* _Data for this exercise_:
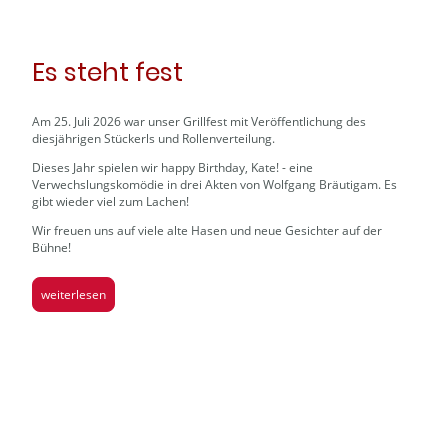
Es steht fest
Am 25. Juli 2026 war unser Grillfest mit Veröffentlichung des
diesjährigen Stückerls und Rollenverteilung.
Dieses Jahr spielen wir happy Birthday, Kate! - eine
Verwechslungskomödie in drei Akten von Wolfgang Bräutigam. Es
gibt wieder viel zum Lachen!
Wir freuen uns auf viele alte Hasen und neue Gesichter auf der
Bühne!
weiterlesen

* _Assignment_:
Please print the records above word for word, leaving every image out.

* _Expected answer_:
Es steht fest
Am 25. Juli 2026 war unser Grillfest mit Veröffentlichung des
diesjährigen Stückerls und Rollenverteilung.
Dieses Jahr spielen wir happy Birthday, Kate! - eine
Verwechslungskomödie in drei Akten von Wolfgang Bräutigam. Es
gibt wieder viel zum Lachen!
Wir freuen uns auf viele alte Hasen und neue Gesichter auf der
Bühne!
weiterlesen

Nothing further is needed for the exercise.